* **WORK INSTRUCTION**: Copy out each line of the data that includes the string "лекарств".
-------- DATA LISTING
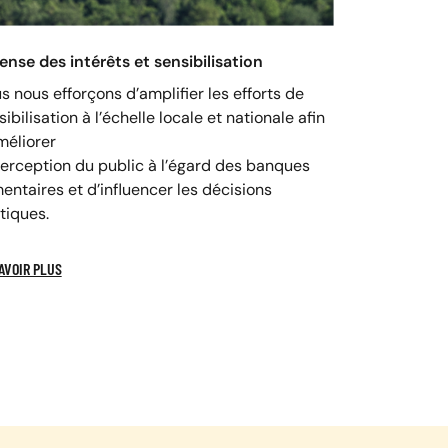
ense des intérêts et sensibilisation
s nous efforçons d’amplifier les efforts de
ibilisation à l’échelle locale et nationale afin
méliorer
perception du public à l’égard des banques
mentaires et d’influencer les décisions
itiques.
AVOIR PLUS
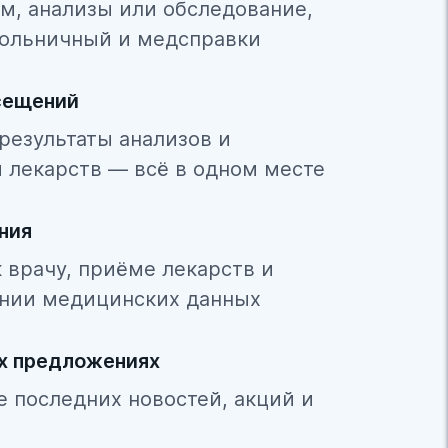
м, анализы или обследование,
ольничный и медсправки
сещений
результаты анализов и
 лекарств — всё в одном месте
ния
 врачу, приёме лекарств и
нии медицинских данных
ых предложениях
се последних новостей, акций и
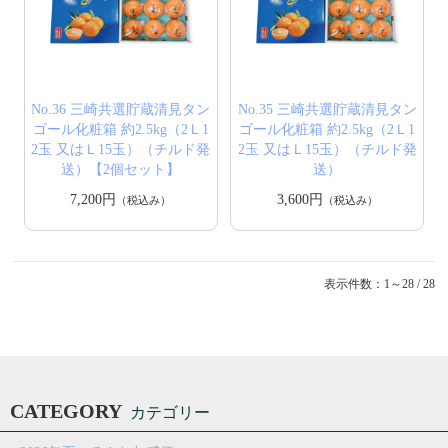
No.36 三崎共選貯蔵清見タン
No.35 三崎共選貯蔵清見タン
ゴール化粧箱 約2.5kg（2Ｌ1
ゴール化粧箱 約2.5kg（2Ｌ1
2玉 又はＬ15玉）（チルド発
2玉 又はＬ15玉）（チルド発
送）【2個セット】
送）
7,200円
3,600円
（税込み）
（税込み）
表示件数：1～28 / 28
CATEGORY
カテゴリー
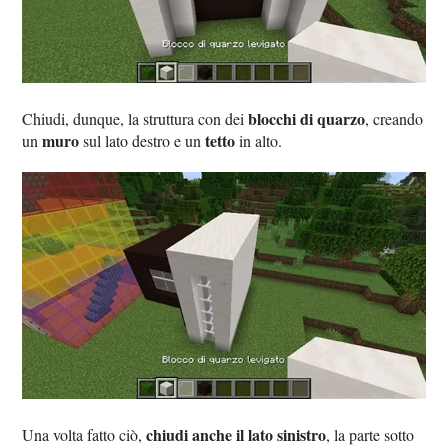
blocchi di quarzo
Chiudi, dunque, la struttura con dei
, creando
muro
tetto
un
sul lato destro e un
in alto.
chiudi anche il lato sinistro
Una volta fatto ciò,
, la parte sotto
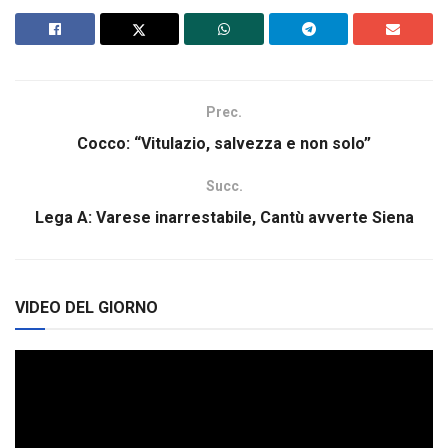
Prec.
Cocco: “Vitulazio, salvezza e non solo”
Succ.
Lega A: Varese inarrestabile, Cantù avverte Siena
VIDEO DEL GIORNO
Video
Player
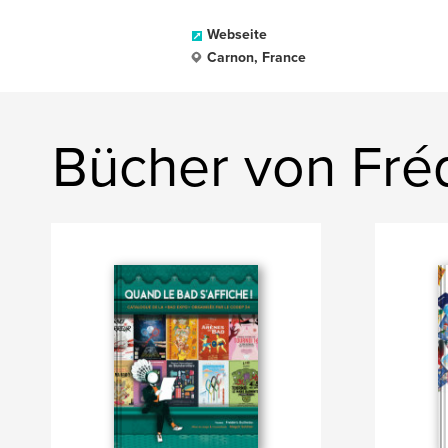
Webseite
Carnon, France
Bücher von Fréd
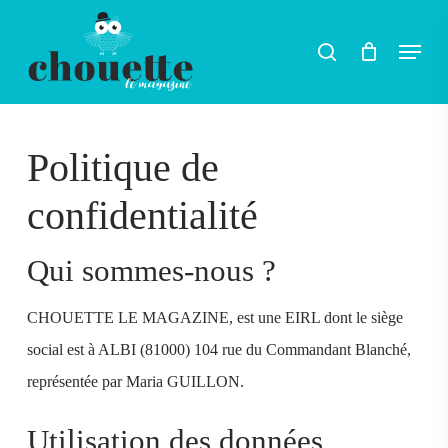
Skip
Menu
search
to
main
content
Politique de
confidentialité
Qui sommes-nous ?
CHOUETTE LE MAGAZINE, est une EIRL dont le siège
social est à ALBI (81000) 104 rue du Commandant Blanché,
représentée par Maria GUILLON.
Utilisation des données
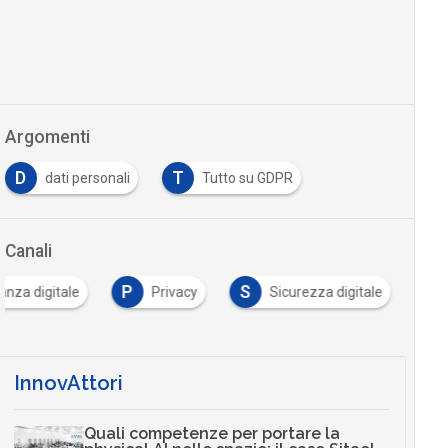
Argomenti
D
T
dati personali
Tutto su GDPR
Canali
P
S
anza digitale
Privacy
Sicurezza digitale
InnovAttori
Quali competenze per portare la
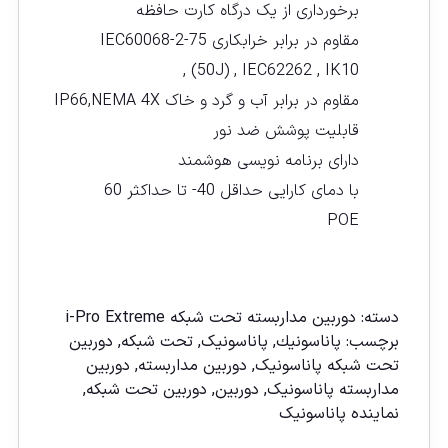
برخورداری از یک درگاه کارت حافظه
مقاوم در برابر خرابکاری IEC60068-2-75
(50J) , IEC62262 , IK10 ,
مقاوم در برابر آب و گرد و خاک IP66,NEMA 4X
قابلیت پوشش ضد نور
دارای برنامه نویسی هوشمند
با دمای کارایی حداقل 40- تا حداکثر 60
POE
مقايسه
دسته:
دوربين مداربسته تحت شبكه i-Pro Extreme
برچسب:
پاناسونیك
,
پاناسونیک
,
تحت شبکه
,
دوربين
تحت شبكه پاناسونيک
,
دوربين مداربسته
,
دوربين
مداربسته پاناسونيک
,
دوربین
,
دوربین تحت شبكه
,
نماينده پاناسونيک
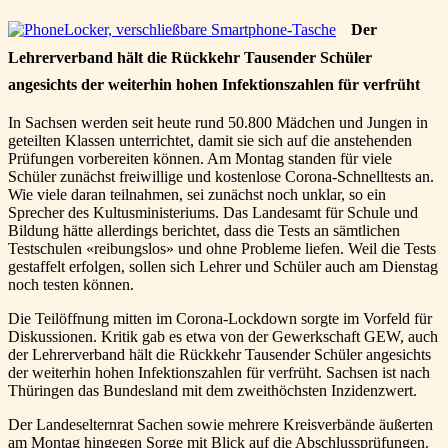
Der
Lehrerverband hält die Rückkehr Tausender Schüler
angesichts der weiterhin hohen Infektionszahlen für verfrüht
In Sachsen werden seit heute rund 50.800 Mädchen und Jungen in
geteilten Klassen unterrichtet, damit sie sich auf die anstehenden
Prüfungen vorbereiten können. Am Montag standen für viele
Schüler zunächst freiwillige und kostenlose Corona-Schnelltests an.
Wie viele daran teilnahmen, sei zunächst noch unklar, so ein
Sprecher des Kultusministeriums. Das Landesamt für Schule und
Bildung hätte allerdings berichtet, dass die Tests an sämtlichen
Testschulen «reibungslos» und ohne Probleme liefen. Weil die Tests
gestaffelt erfolgen, sollen sich Lehrer und Schüler auch am Dienstag
noch testen können.
Die Teilöffnung mitten im Corona-Lockdown sorgte im Vorfeld für
Diskussionen. Kritik gab es etwa von der Gewerkschaft GEW, auch
der Lehrerverband hält die Rückkehr Tausender Schüler angesichts
der weiterhin hohen Infektionszahlen für verfrüht. Sachsen ist nach
Thüringen das Bundesland mit dem zweithöchsten Inzidenzwert.
Der Landeselternrat Sachen sowie mehrere Kreisverbände äußerten
am Montag hingegen Sorge mit Blick auf die Abschlussprüfungen.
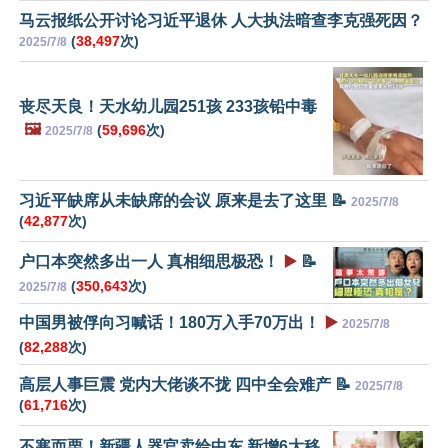
马云报纸公开讨论习近平退休 人大执法暗查李克强死因？
(
38,497
次)
2025/7/8
丧尽天良！天水幼儿园251孩 233孩铅中毒
🖼️
(
59,696
次)
2025/7/8
习近平缺席从未缺席的会议 原来是去了这里 📝
2025/7/8
(
42,877
次)
户口本突然多出一人 真相细思极恐！
▶️
📝
(
350,643
次)
2025/7/8
中国男被俘向习喊话！180万入手70万出！
▶️
2025/7/8
(
82,288
次)
高层人事巨震 党内大佬谈不拢 四中全会难产 📝
2025/7/8
(
61,716
次)
不寒而栗！新疆人器官卖给中东 新增6大移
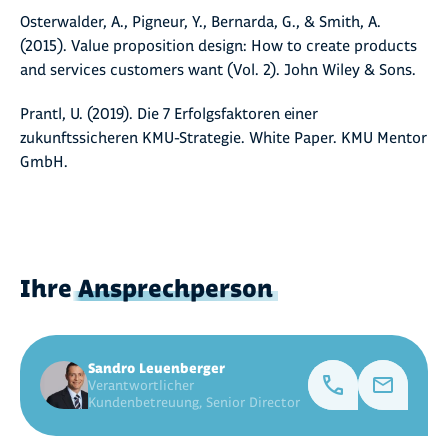
Osterwalder, A., Pigneur, Y., Bernarda, G., & Smith, A.
(2015). Value proposition design: How to create products
and services customers want (Vol. 2). John Wiley & Sons.
Prantl, U. (2019). Die 7 Erfolgsfaktoren einer
zukunftssicheren KMU-Strategie. White Paper. KMU Mentor
GmbH.
Ihre
Ansprechperson
Sandro Leuenberger
Verantwortlicher
Kundenbetreuung, Senior Director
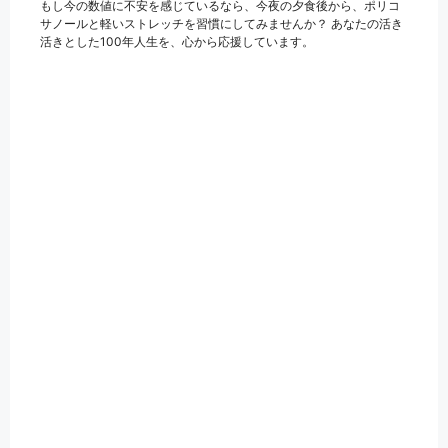
もし今の数値に不安を感じているなら、今夜の夕食後から、ポリコ
サノールと軽いストレッチを習慣にしてみませんか？ あなたの活き
活きとした100年人生を、心から応援しています。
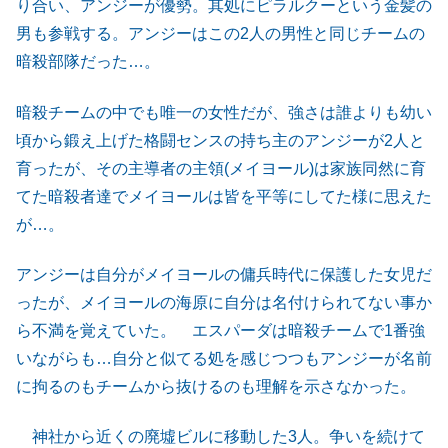
り合い、アンジーが優勢。其処にピラルクーという金髪の
男も参戦する。アンジーはこの2人の男性と同じチームの
暗殺部隊だった…。
暗殺チームの中でも唯一の女性だが、強さは誰よりも幼い
頃から鍛え上げた格闘センスの持ち主のアンジーが2人と
育ったが、その主導者の主領(メイヨール)は家族同然に育
てた暗殺者達でメイヨールは皆を平等にしてた様に思えた
が…。
アンジーは自分がメイヨールの傭兵時代に保護した女児だ
ったが、メイヨールの海原に自分は名付けられてない事か
ら不満を覚えていた。 エスパーダは暗殺チームで1番強
いながらも…自分と似てる処を感じつつもアンジーが名前
に拘るのもチームから抜けるのも理解を示さなかった。
神社から近くの廃墟ビルに移動した3人。争いを続けて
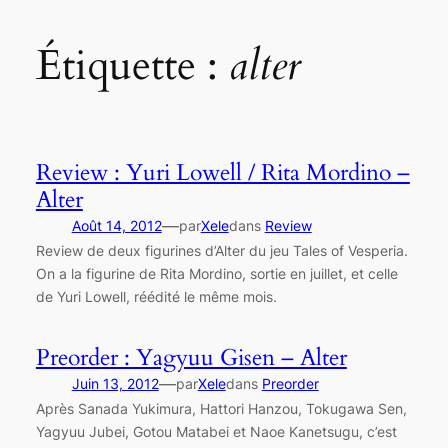
Étiquette :
alter
Review : Yuri Lowell / Rita Mordino –
Alter
—
Août 14, 2012
par
Xele
dans
Review
Review de deux figurines d’Alter du jeu Tales of Vesperia.
On a la figurine de Rita Mordino, sortie en juillet, et celle
de Yuri Lowell, réédité le même mois.
Preorder : Yagyuu Gisen – Alter
—
Juin 13, 2012
par
Xele
dans
Preorder
Après Sanada Yukimura, Hattori Hanzou, Tokugawa Sen,
Yagyuu Jubei, Gotou Matabei et Naoe Kanetsugu, c’est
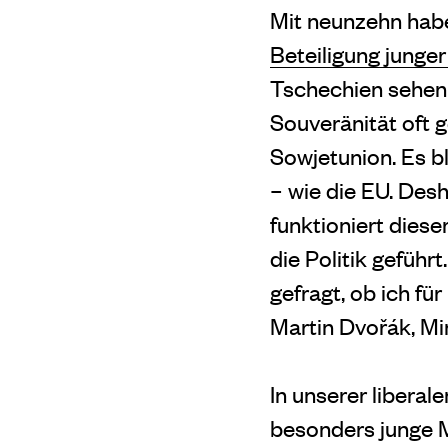
Mit neunzehn habe
Beteiligung junger
Tschechien sehen 
Souveränität oft 
Sowjetunion. Es b
– wie die EU. Desh
funktioniert diese
die Politik gefüh
gefragt, ob ich fü
Martin Dvořák, Mi
In unserer libera
besonders junge M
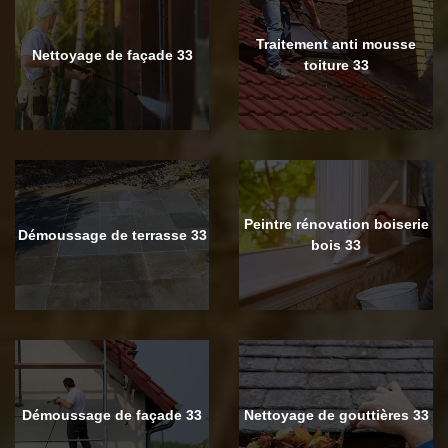
Traitement anti mousse
Nettoyage de façade 33
toiture 33
Peintre rénovation boiserie
Démoussage de terrasse 33
bois 33
Démoussage de façade 33
Nettoyage de gouttières 33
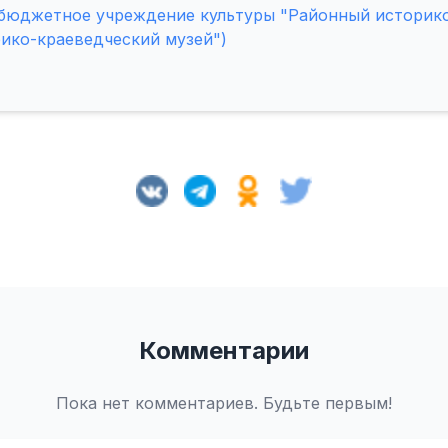
бюджетное учреждение культуры "Районный историко
ико-краеведческий музей")
Комментарии
Пока нет комментариев. Будьте первым!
----------------
* **ANSWER TO THE EXERCISE**:
 лекарств — всё в одном месте
 врачу, приёме лекарств и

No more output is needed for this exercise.